I am NOT looking for pity or attention and I want you to know that I am NOT a victim. I just want to put that disclaimer out there before I write anymore. However, I want you to know that, for me, the sky IS falling. My life has been a house of cards and somehow I have always managed to hold everything together and give the illusion that I was happy and complete. I wore that mask so well for so long. The house of cards is falling down. I’m afraid I’ve run out of tricks. My charade is up and at this point, it seems everyone knows that I am a joke.
I was a Psychology major and I minored in Counseling. I know the DSM-IV-TR quite well. I was on a research team with graduate students and have devoted my life, and my studies to studying human behavior, especially since my Mother’s suicide. In my studies I gravitated more toward abnormal psychology, and have always had a deep interest and passion for the ugly part of psyc….the pathology, I guess you could say. Also, I’ve spent years studying the human brain and have become very knowledgeable in the neuro-psyc part of things… I wholeheartedly believe that the human brain is the last, great, uncharted frontier in the realm of Science. There is SO much that we don’t yet know… And I pray that Science will progress in a direction that takes a more physical approach to human behavior and issues of mental health.
I have pondered the Nature vs. Nurture debate deeply. I have researched it well… and have personally arrived at the conclusion that it’s both. However, I would tend to say that the “nurture” part of things has the greatest impact. In essence, I subscribe quite a bit to John Locke’s theory of Tabula Rasa, which as you probably know means that we are born a blank slate. I know that this isn’t entirely true, but I think it’s mostly true.

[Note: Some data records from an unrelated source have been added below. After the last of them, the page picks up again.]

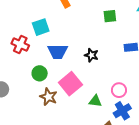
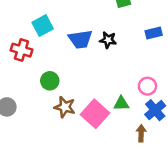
blue trapezoid: (58, 52) -> (80, 39), moved
black star: (91, 55) -> (108, 40), moved
pink square: (70, 84) -> (95, 114), moved

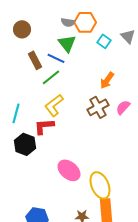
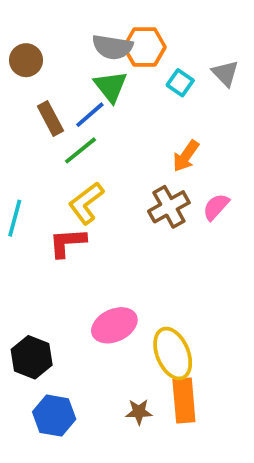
gray semicircle: (68, 22) -> (113, 47), size x1.5
blue line: (56, 58) -> (90, 115), turned -66
black hexagon: (25, 144) -> (32, 357), moved
pink ellipse: (69, 170) -> (114, 325), turned -65

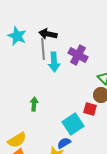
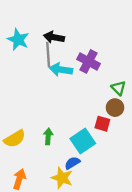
cyan arrow: (54, 62) -> (61, 70), turned 102
green arrow: (34, 104) -> (48, 136), moved
yellow semicircle: (17, 140) -> (15, 139), moved

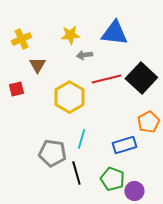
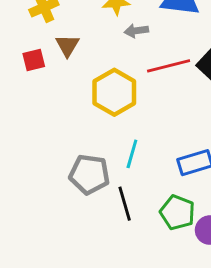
red square: (16, 89) -> (34, 60), moved

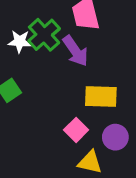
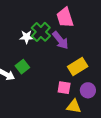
yellow rectangle: (101, 96) -> (78, 67), turned -30
pink square: (76, 130) -> (64, 88), turned -32

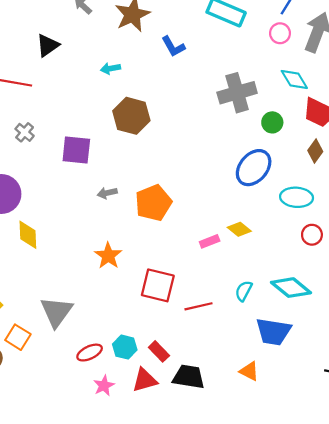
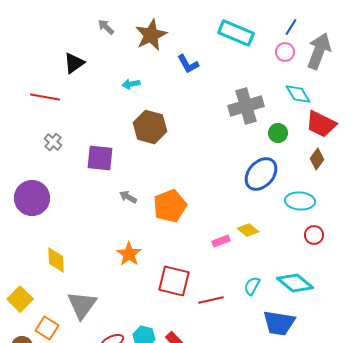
gray arrow: (107, 193) -> (128, 197), turned 42
yellow diamond: (28, 235) -> (56, 260), moved

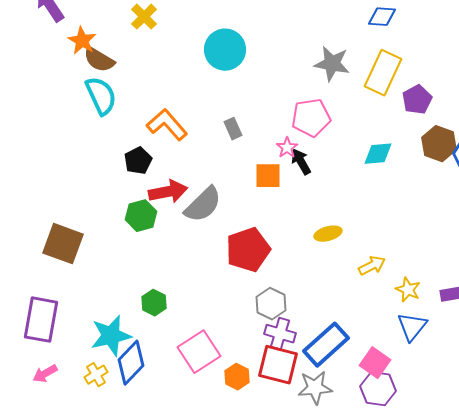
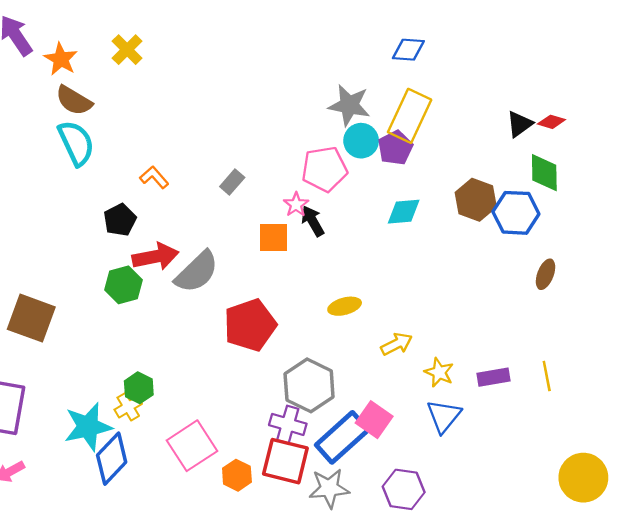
orange star: (82, 41) -> (61, 59), moved
cyan circle: (225, 50) -> (361, 141), moved, size x0.7
purple pentagon: (417, 100) -> (395, 148), moved
orange L-shape: (167, 125) -> (154, 177), size x0.6
gray rectangle: (233, 129) -> (232, 182), turned 65
gray hexagon: (271, 304) -> (309, 385), moved, size x1.4
pink square: (375, 363) -> (374, 420), moved
yellow cross: (96, 375) -> (128, 407), moved

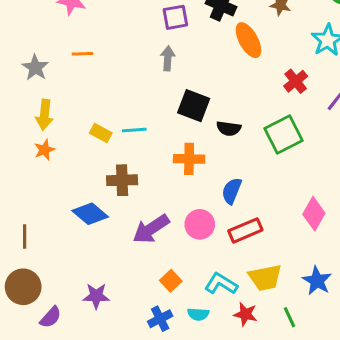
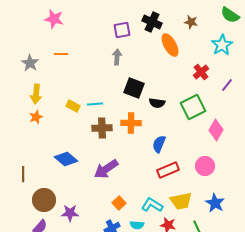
brown cross: (122, 180) -> (102, 128), moved
pink diamond: (314, 214) -> (216, 130), moved
pink circle: (200, 224) -> (205, 166), moved
brown circle: (23, 287) -> (44, 200), moved

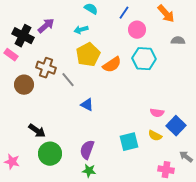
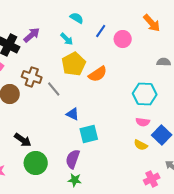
blue line: (124, 13) -> (101, 31), moved
cyan arrow: (81, 30) -> (67, 39), turned -120
gray semicircle: (178, 41) -> (164, 62), moved
cyan hexagon: (144, 59) -> (145, 94), moved
cyan square: (129, 142) -> (89, 134), moved
pink cross: (166, 170) -> (152, 179), turned -35

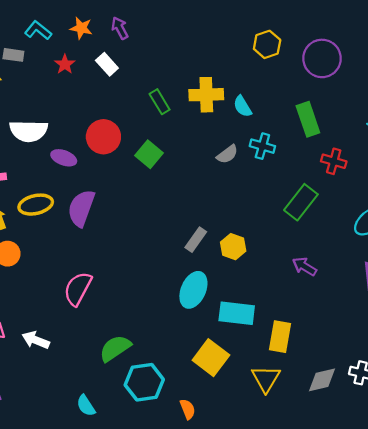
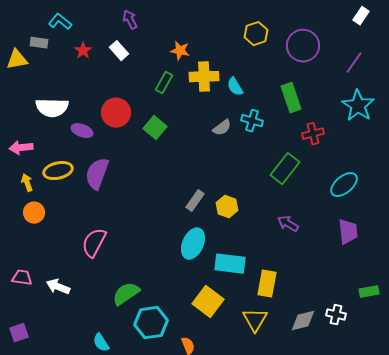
orange star: (81, 28) -> (180, 51), moved
green rectangle: (160, 102) -> (164, 83), turned 60
red cross: (334, 161) -> (313, 134), turned -30

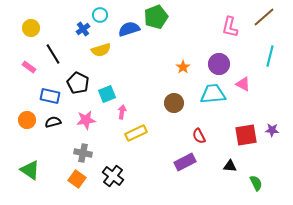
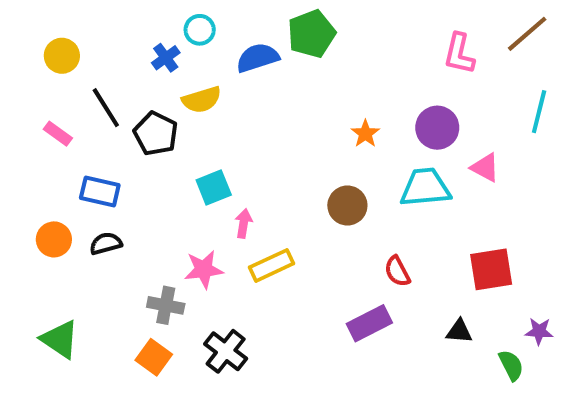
black pentagon: (78, 83) -> (156, 134), moved
pink star: (86, 120) -> (204, 269), moved
purple star: (272, 130) -> (539, 331), moved

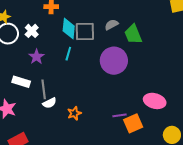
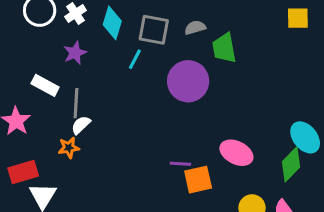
cyan diamond: (69, 29) -> (112, 23), moved
cyan line: (68, 54) -> (135, 59), moved
white semicircle: (50, 103) -> (81, 125), turned 152
orange star: (74, 113) -> (69, 148), moved

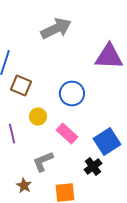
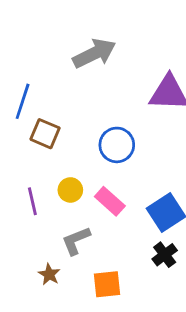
yellow circle: (38, 116) -> (70, 190), moved
black cross: (93, 166) -> (165, 255), moved

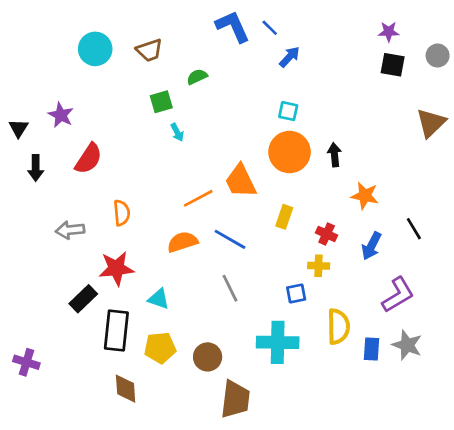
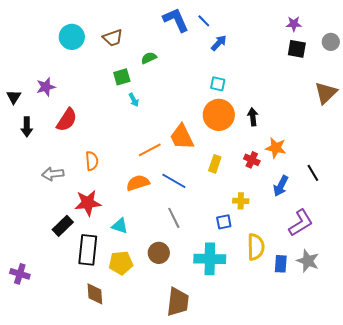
purple star: (61, 115) -> (46, 87), turned 30
red cross: (327, 234) -> (252, 160), moved
brown circle: (208, 357) -> (159, 253), moved

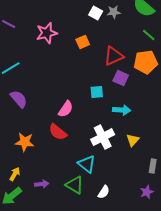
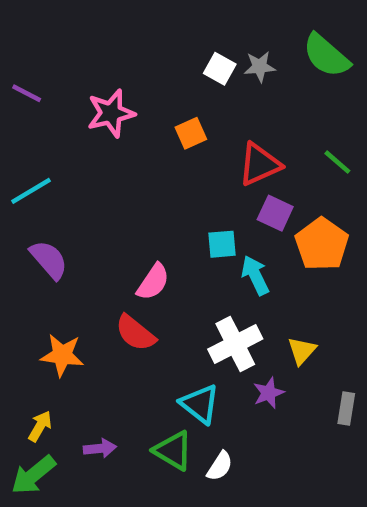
green line: (149, 35) -> (337, 162), moved
orange pentagon: (146, 62) -> (322, 244), moved, turned -30
cyan arrow: (122, 110) -> (255, 275), moved, turned -120
white semicircle: (104, 192) -> (220, 466), moved
purple star: (147, 192) -> (269, 393), moved

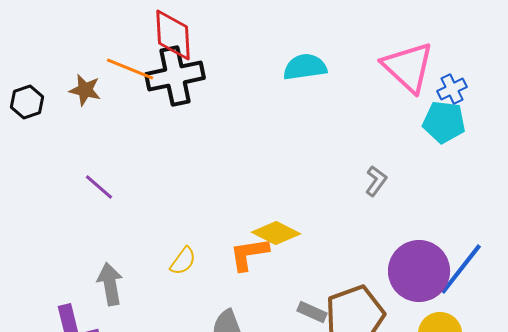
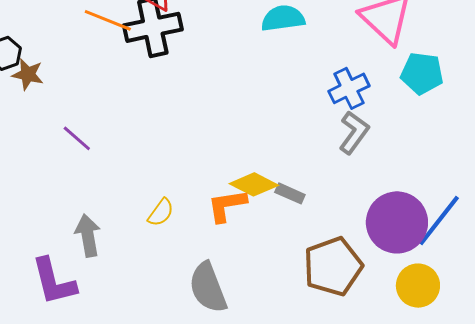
blue cross: (452, 89) -> (349, 88), moved, size x1.4
brown star: (85, 90) -> (28, 74), moved
gray L-shape: (376, 181) -> (354, 132), size x1.4
gray rectangle: (312, 312) -> (290, 193), moved

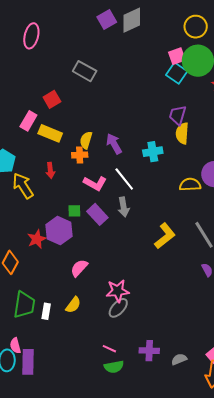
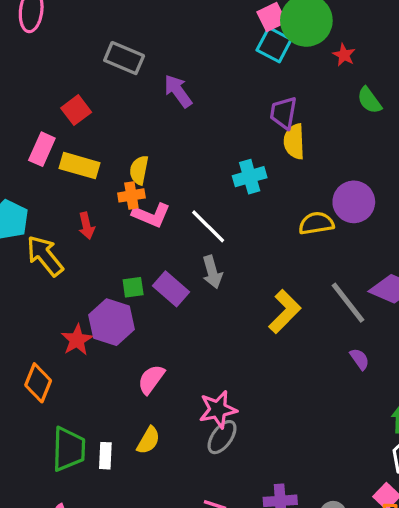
purple arrow: (114, 144) -> (178, 91), moved
pink L-shape: (95, 183) -> (151, 215), moved

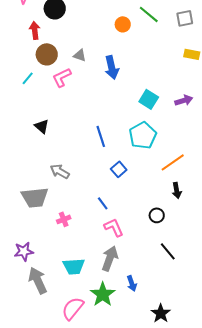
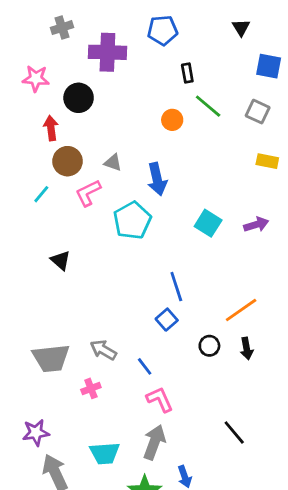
gray square: (185, 18) -> (258, 112), turned 36
cyan pentagon: (143, 135) -> (132, 220), moved
blue line: (101, 136) -> (176, 287), moved
gray arrow: (60, 171) -> (103, 350), moved
black circle: (157, 215) -> (209, 346), moved

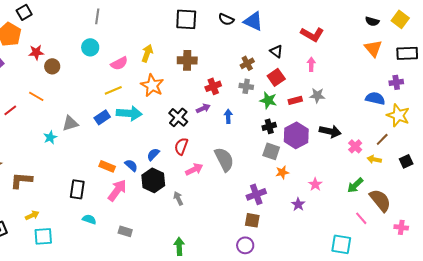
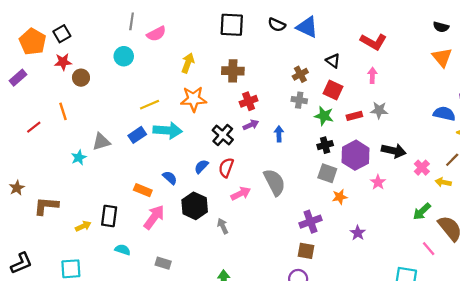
black square: (24, 12) -> (62, 34), moved
pink semicircle: (119, 63) -> (156, 34), moved
red square: (276, 77) -> (333, 90), turned -30
orange star: (152, 85) -> (193, 99), turned -30
red cross: (213, 86) -> (249, 101), moved
orange line: (36, 96) -> (63, 111), turned 42
blue semicircle: (153, 154) -> (201, 166), moved
blue semicircle: (131, 165) -> (170, 178), moved
pink star: (315, 184) -> (378, 182), moved
yellow arrow: (32, 215) -> (83, 226), moved

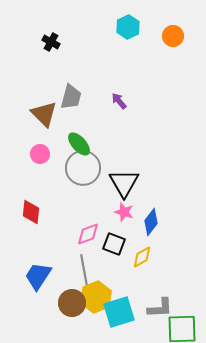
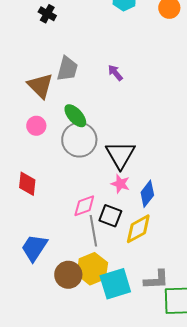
yellow diamond: (142, 257) -> (138, 229), size x1.4
gray line: (84, 270) -> (93, 231), moved

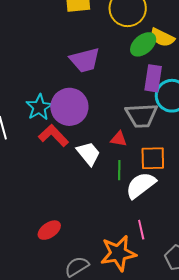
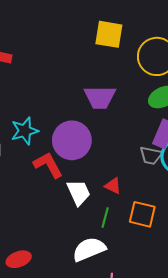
cyan star: (39, 107) -> (25, 131), moved
gray trapezoid: (141, 115) -> (151, 155), moved, size x0.7
white semicircle: (141, 185) -> (89, 249), moved

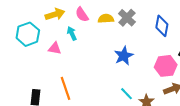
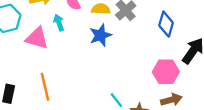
pink triangle: (55, 48) -> (37, 38), size x1.5
blue star: (124, 56) -> (100, 35), moved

I think babies are the closest thing to Heaven… Really, I think this about ALL children in general. There is nothing more pure and precious than a child. Nothing. And I know that Jesus Himself feels the exact same way.
I can‘t make sense of the world we’re living in these days. What happened at Sandy Hook Elementary has greatly affected me. But the reality is that children are abused in a myriad of fashions all over the globe… constantly. What’s more, most of the time they are abused, neglected, and/or abandoned by the people who were supposed to love them the most… and to protect them with every fiber of their being.
The world is a nasty, depraved place and honestly, I don‘t know why we continue to have children knowing full well that we are living in End Times. I compare my generation to my kid’s…and to my Mother’s…and for GOD sakes, my precious Grandparent’s. It unraveling and changing so fast that I can hardly process it. Our country, which WAS founded on GOD has, I’m afraid, become an abomination to Him as I KNOW it has become an abomination to the rest of the world. I fear that God’s blessing is vanishing from our land… He flooded the world once and I have to wonder, “Was it even half as depraved now as it was then?” I ponder Bible stories that my grandmother used to tell me about Sodom and Gomorrah… but see, I know NOW that those weren’t just “stories“. Do we as a nation think that we are invincible from God Himself? Jonah tried to outrun God and he wound up in the belly of a whale. How much longer is God going to tolerate the depravity of our culture? I just really wonder.
I am not well right now. I fear that I may be losing my mind somehow. I am absolutely terrified beyond words, but I am finding that I have not been able to escape this perpetual downward spiral that I am wildly riding. My depression is beyond anything I could explain…and probably beyond anything anyone would be able to understand. I feel powerless and I feel utterly paralyzed. I have no idea what tomorrow will bring, but for me, hope is just not on the horizon. I’m trying to fight but I’m very weak and I’m very tired. My whole life has been a fight. I will be 40 in January and NEVER in my wildest dreams could I have EVER imagine that I would be here. I’m embarrassed, I’m morbidly humiliated, and shame and guilt are just killing me.
I have somehow managed to isolate myself from the world and the outcome has not been good. The ONLY hope that I have is in Jesus, but for the LIFE of me I cannot feel Him right now. I am reduced to an absolute shell of the vibrant, charismatic woman I once was… I don’t have much left. So with every ounce of my soul I humbly beg that you pray for me and my boys. Please intercede in my weakness. Please beg God to help me survive and see my way out of all this. I want you to know that I love my children more than anything on this Earth. They are the reason I draw breath… They are my whole entire world and I am so afraid that I am somehow failing them. GOD HELP ME!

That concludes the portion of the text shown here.